As I have mentioned, my mind latches on an obscure phrase or single word and ZING! off I go. There is so much in this obviously Messianic psalm that deserves attention, so why on earth did my mind go to the dogs. All of a sudden I am trying to remember other mentions of dogs in scripture. Well, in case you think I didn’t check, depending on the translation, there are around 40 times dogs are mentioned. Sadly, the biblical mentions of dogs include no favorable comments, no furry pets of the canine family follow along after Jesus. In fact, most uses of dogs equate them with degradation, executioners, and evil doers. Sorry, Max and Emma.
God’s Word does not deal with you kindly.
Ok, back to the meat of this Lectionary text which does not include the whole psalm, for some reason only the scholars or the lectionary committee–Whoever–understands. Most of those really smart people agree that this is a Psalm of David, but right off, if you read the WHOLE psalm, It is clear no matter where David was in his life when he wrote this Psalm, God intended it as prophecy. Consider the first verse:
“My God, my God, why have you forsaken me? Why are you so far from saving me, so far from my cries of anguish?”
I know in my heart that when David wrote this psalm, he was expressing words given to him by the Holy Spirit. As he sang it, with a chorus in the Tabernacle, did he sense in his inner being that his words transcended time and place. Who knows, right?

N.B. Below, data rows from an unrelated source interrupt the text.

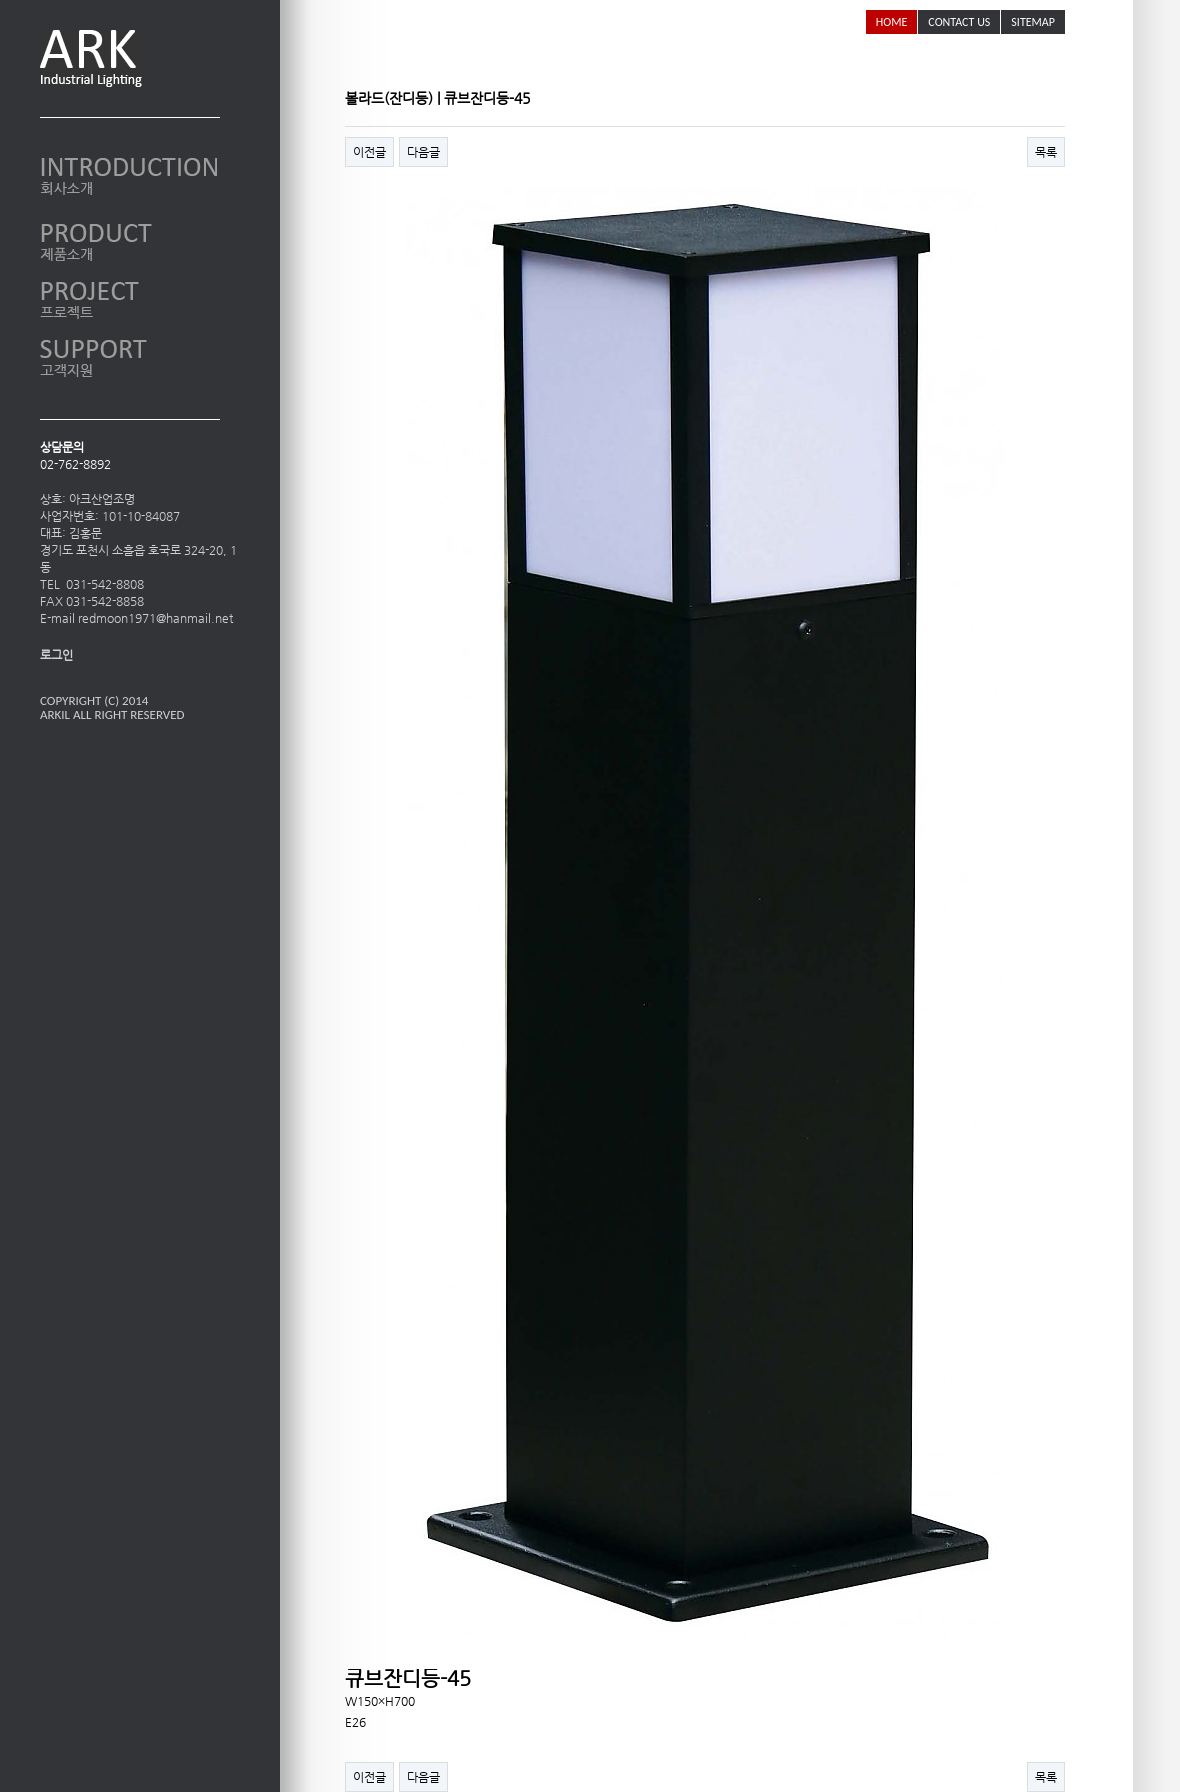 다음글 (423, 152)
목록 (1046, 152)
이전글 (369, 152)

Do any of us fully understand how the Holy Spirit works through our lives, our words, our presence? This psalm presents a powerful word picture of crucifixion, a form of execution not used until the time of the Persian rule and was not popular until the time of Alexander the Great.
While the first 21 verses reveal the anguish of the suffering Christ, the verses in the lectionary begin with verse 19 and it is in these words, the prayer of Jesus in the garden are in my opinion revealed. In those moments, when he sweated blood, Hear his voice as in the ear of Father God:
“But you, Lord, do not be far from me. You are my strength; come quickly to help me. Deliver me from the sword, my precious life from the power of the dogs. Rescue me from the mouth of the lions; save me from the horns of the wild oxen.” Don’t leave me alone, come quickly, deliver me, CALL OFF THE DOGS! Worn out, prostrate on the ground, all of it poured out before the Father, Jesus is strengthened by angels, as he yields completely, “Not my will, but Yours.”
We know the story and the Psalm written by David expressed it more than a 1000 years before it happened. The Psalm, however, moves from the suffering Christ to the victorious Christ, ending as a powerful chorus of praise and yes! prophecy. From every corner of the world God will call his people, He will gather the faithful and even those who did not honor him will bow down and worship.
And perhaps a few folks like me will be bringing along their furry family members…if Rocks can praise Christ, then consider what the dogs and cats can do!